Table 2. Multiclass PD severity classification before and after CRISP using 5-fold cross-validation.

3.2.2 Accuracy comparison (baseline vs. CRISP)

Figure 5 (right panel) presents grouped-bar plots illustrating the accuracy achieved by each classifier on the multiclass severity grading task, comparing baseline performance with that achieved after applying the CRISP pipeline. As with the binary classification results, accuracy improvements were observed consistently across all five models following CRISP preprocessing. XGBoost recorded the highest overall accuracy, increasing from 97.6% under the baseline pipeline to 98.1% after CRISP. Gradient Boosting followed closely with a similar upward trend. Even the weaker models such as Decision Tree and k-Nearest Neighbors benefited from the CRISP refinements, showing non-trivial accuracy boosts despite their lower baseline performance. These results highlight CRISP’s effectiveness in preserving subtle class boundaries associated with Parkinson’s severity levels while mitigating issues such as class imbalance and multicollinearity. By streamlining the feature space and applying synthetic resampling in a fold-aware manner, CRISP enhances each model’s ability to learn fine-grained decision rules without overfitting.

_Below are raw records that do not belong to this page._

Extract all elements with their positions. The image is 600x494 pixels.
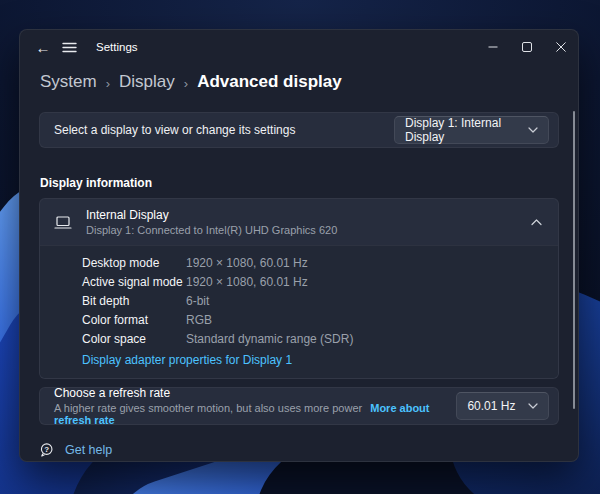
detail-row-color-space: Color space Standard dynamic range (SDR) [82, 330, 544, 349]
detail-row-active-signal-mode: Active signal mode 1920 × 1080, 60.01 Hz [82, 273, 544, 292]
chevron-up-icon [531, 219, 542, 226]
maximize-icon [522, 42, 532, 52]
chevron-right-icon: › [184, 74, 188, 91]
settings-window: ← Settings [19, 29, 579, 462]
detail-label: Color space [82, 330, 186, 349]
refresh-rate-card: Choose a refresh rate A higher rate give… [39, 387, 559, 425]
collapse-expander-button[interactable] [531, 219, 542, 226]
display-adapter-properties-link[interactable]: Display adapter properties for Display 1 [82, 351, 292, 370]
chevron-right-icon: › [106, 74, 110, 91]
display-information-expander: Internal Display Display 1: Connected to… [39, 198, 559, 379]
detail-value: 6-bit [186, 292, 209, 311]
expander-titles: Internal Display Display 1: Connected to… [86, 208, 337, 236]
minimize-button[interactable] [476, 30, 510, 64]
back-arrow-icon: ← [36, 40, 51, 55]
caption-controls [476, 30, 578, 64]
detail-value: Standard dynamic range (SDR) [186, 330, 353, 349]
detail-value: 1920 × 1080, 60.01 Hz [186, 254, 308, 273]
navigation-menu-button[interactable] [56, 34, 82, 60]
detail-value: 1920 × 1080, 60.01 Hz [186, 273, 308, 292]
hamburger-icon [62, 42, 77, 53]
detail-row-bit-depth: Bit depth 6-bit [82, 292, 544, 311]
display-selector-label: Select a display to view or change its s… [54, 123, 295, 137]
close-button[interactable] [544, 30, 578, 64]
help-question-icon: ? [39, 442, 54, 457]
detail-row-desktop-mode: Desktop mode 1920 × 1080, 60.01 Hz [82, 254, 544, 273]
display-selector-card: Select a display to view or change its s… [39, 112, 559, 148]
chevron-down-icon [528, 127, 538, 133]
detail-label: Active signal mode [82, 273, 186, 292]
svg-text:?: ? [44, 445, 49, 454]
get-help-label: Get help [65, 443, 112, 457]
detail-label: Desktop mode [82, 254, 186, 273]
display-selector-dropdown[interactable]: Display 1: Internal Display [394, 116, 549, 144]
window-title: Settings [96, 41, 138, 53]
settings-content: Select a display to view or change its s… [20, 112, 578, 425]
display-selector-value: Display 1: Internal Display [405, 116, 528, 144]
detail-label: Color format [82, 311, 186, 330]
display-connection-info: Display 1: Connected to Intel(R) UHD Gra… [86, 224, 337, 236]
get-help-link[interactable]: ? Get help [39, 442, 112, 457]
refresh-rate-description: A higher rate gives smoother motion, but… [54, 402, 456, 426]
vertical-scrollbar[interactable] [573, 111, 575, 409]
maximize-button[interactable] [510, 30, 544, 64]
laptop-display-icon [53, 215, 75, 230]
detail-label: Bit depth [82, 292, 186, 311]
chevron-down-icon [528, 403, 538, 409]
desktop-wallpaper: ← Settings [0, 0, 600, 494]
breadcrumb-item-system[interactable]: System [40, 72, 97, 92]
refresh-rate-title: Choose a refresh rate [54, 386, 456, 400]
refresh-rate-text: Choose a refresh rate A higher rate give… [54, 386, 456, 426]
detail-row-color-format: Color format RGB [82, 311, 544, 330]
refresh-rate-description-text: A higher rate gives smoother motion, but… [54, 402, 362, 414]
refresh-rate-dropdown[interactable]: 60.01 Hz [456, 392, 549, 420]
section-heading-display-information: Display information [40, 176, 558, 190]
titlebar: ← Settings [20, 30, 578, 64]
close-icon [556, 42, 566, 52]
refresh-rate-value: 60.01 Hz [467, 399, 515, 413]
minimize-icon [488, 42, 498, 52]
breadcrumb-item-display[interactable]: Display [119, 72, 175, 92]
page-title: Advanced display [197, 72, 342, 92]
display-details: Desktop mode 1920 × 1080, 60.01 Hz Activ… [40, 245, 558, 378]
detail-value: RGB [186, 311, 212, 330]
expander-header[interactable]: Internal Display Display 1: Connected to… [40, 199, 558, 245]
back-button[interactable]: ← [30, 34, 56, 60]
display-name: Internal Display [86, 208, 337, 222]
breadcrumb: System › Display › Advanced display [20, 64, 578, 96]
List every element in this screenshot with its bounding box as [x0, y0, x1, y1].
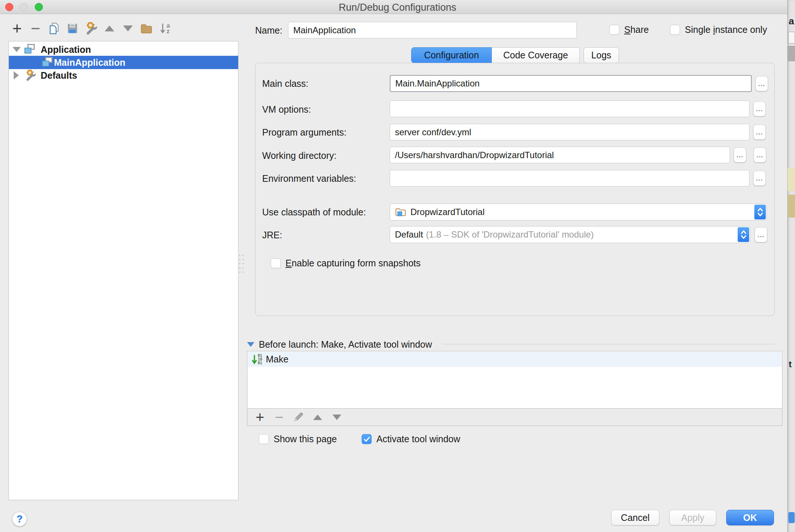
application-icon [24, 44, 37, 55]
remove-task-button[interactable]: − [273, 409, 286, 426]
working-directory-macro-button[interactable]: … [734, 147, 746, 163]
application-icon [42, 57, 55, 68]
question-mark-icon: ? [17, 514, 23, 525]
save-configuration-button[interactable] [66, 21, 79, 35]
tree-item-defaults[interactable]: Defaults [9, 69, 238, 82]
background-window-sliver: a t [787, 0, 795, 532]
expand-triangle-icon[interactable] [14, 71, 19, 79]
plus-icon: + [12, 22, 22, 35]
configurations-toolbar: + − [10, 21, 172, 35]
share-label: Share [624, 24, 649, 35]
vm-options-label: VM options: [262, 104, 311, 115]
collapse-triangle-icon[interactable] [13, 47, 21, 52]
collapse-triangle-icon[interactable] [247, 342, 254, 347]
move-down-icon [332, 415, 341, 420]
add-task-button[interactable]: + [253, 409, 267, 426]
add-configuration-button[interactable]: + [10, 21, 24, 35]
minus-icon: − [275, 410, 283, 424]
activate-tool-window-checkbox[interactable] [362, 434, 372, 444]
tab-code-coverage[interactable]: Code Coverage [492, 47, 580, 63]
module-icon [395, 207, 407, 218]
share-checkbox[interactable] [609, 25, 619, 35]
show-this-page-checkbox-row[interactable]: Show this page [259, 434, 337, 444]
main-class-label: Main class: [262, 78, 308, 89]
jre-dropdown[interactable]: Default (1.8 – SDK of 'DropwizardTutoria… [390, 226, 750, 243]
move-task-down-button[interactable] [330, 409, 344, 426]
tree-item-mainapplication[interactable]: MainApplication [9, 56, 238, 69]
use-classpath-dropdown[interactable]: DropwizardTutorial [390, 204, 767, 221]
tab-logs[interactable]: Logs [583, 47, 619, 63]
program-arguments-browse-button[interactable]: … [753, 125, 766, 140]
activate-tool-window-label: Activate tool window [376, 434, 460, 444]
working-directory-label: Working directory: [262, 150, 336, 161]
check-icon [363, 435, 371, 443]
move-down-icon [123, 25, 133, 31]
main-class-input[interactable] [390, 75, 752, 92]
program-arguments-input[interactable] [390, 124, 750, 140]
move-up-button[interactable] [103, 21, 116, 35]
enable-snapshots-label: Enable capturing form snapshots [285, 258, 421, 269]
apply-button[interactable]: Apply [669, 510, 716, 525]
working-directory-browse-button[interactable]: … [754, 147, 766, 163]
copy-configuration-button[interactable] [47, 21, 61, 35]
move-up-icon [105, 25, 114, 31]
create-folder-button[interactable] [140, 21, 153, 35]
working-directory-input[interactable] [390, 147, 730, 163]
activate-tool-window-checkbox-row[interactable]: Activate tool window [362, 434, 460, 444]
tab-configuration[interactable]: Configuration [411, 47, 492, 63]
stepper-buttons[interactable] [754, 205, 766, 219]
settings-icon [24, 69, 36, 81]
wrench-icon [84, 22, 98, 35]
pencil-icon [292, 411, 304, 423]
environment-variables-browse-button[interactable]: … [753, 171, 766, 186]
before-launch-header[interactable]: Before launch: Make, Activate tool windo… [247, 339, 432, 350]
edit-defaults-button[interactable] [84, 21, 98, 35]
program-arguments-label: Program arguments: [262, 127, 346, 138]
before-launch-item-make[interactable]: 01 10 01 Make [248, 352, 782, 367]
move-down-button[interactable] [121, 21, 135, 35]
before-launch-toolbar: + − [247, 408, 782, 426]
tree-item-application[interactable]: Application [9, 43, 238, 56]
folder-icon [140, 22, 153, 35]
run-debug-configurations-dialog: Run/Debug Configurations + − [0, 0, 795, 532]
jre-hint: (1.8 – SDK of 'DropwizardTutorial' modul… [426, 229, 594, 240]
before-launch-list: 01 10 01 Make [247, 351, 782, 409]
environment-variables-input[interactable] [390, 170, 750, 187]
configurations-tree: Application MainApplication Defaults [9, 41, 238, 500]
enable-snapshots-checkbox[interactable] [271, 258, 281, 268]
titlebar: Run/Debug Configurations [0, 0, 795, 14]
show-this-page-label: Show this page [274, 434, 337, 444]
single-instance-checkbox-row[interactable]: Single instance only [670, 24, 767, 35]
save-icon [67, 23, 78, 34]
help-button[interactable]: ? [12, 512, 27, 526]
vm-options-browse-button[interactable]: … [753, 101, 766, 116]
main-class-browse-button[interactable]: … [755, 76, 768, 91]
show-this-page-checkbox[interactable] [259, 434, 269, 444]
share-checkbox-row[interactable]: Share [609, 24, 649, 35]
splitter-handle[interactable] [239, 255, 244, 273]
jre-label: JRE: [262, 230, 282, 241]
window-title: Run/Debug Configurations [0, 2, 795, 13]
single-instance-checkbox[interactable] [670, 25, 680, 35]
vm-options-input[interactable] [390, 100, 750, 117]
configuration-panel: Main class: … VM options: … Program argu… [255, 63, 775, 316]
environment-variables-label: Environment variables: [262, 173, 356, 184]
name-input[interactable] [288, 22, 577, 38]
sort-configurations-button[interactable]: a z [158, 21, 172, 35]
single-instance-label: Single instance only [685, 24, 767, 35]
cancel-button[interactable]: Cancel [611, 510, 659, 525]
sort-letter-z: z [166, 28, 170, 34]
ok-button[interactable]: OK [726, 510, 774, 525]
plus-icon: + [256, 410, 264, 424]
copy-icon [48, 22, 60, 35]
move-up-icon [313, 415, 322, 420]
move-task-up-button[interactable] [311, 409, 324, 426]
edit-task-button[interactable] [292, 409, 305, 426]
remove-configuration-button[interactable]: − [29, 21, 42, 35]
make-compile-icon: 01 10 01 [251, 353, 262, 366]
enable-snapshots-checkbox-row[interactable]: Enable capturing form snapshots [271, 258, 421, 269]
stepper-buttons[interactable] [738, 227, 749, 242]
sort-alphabetically-icon: a z [160, 22, 170, 35]
jre-browse-button[interactable]: … [755, 227, 767, 242]
divider [442, 344, 775, 344]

3.2.3 Ablation study and feature contribution analysis

To assess the contribution of individual pipeline components, we conducted a focused ablation study on the two best-performing classifiers Gradient Boosting and XGBoost by selectively removing RFE-based feature selection and SMOTE sampling. As summarized in Appendix Table S9, both components contribute to improved performance: removing either one leads to a drop in both accuracy and F1-score. While this is a preliminary analysis, it supports the efficacy of the CRISP pipeline design.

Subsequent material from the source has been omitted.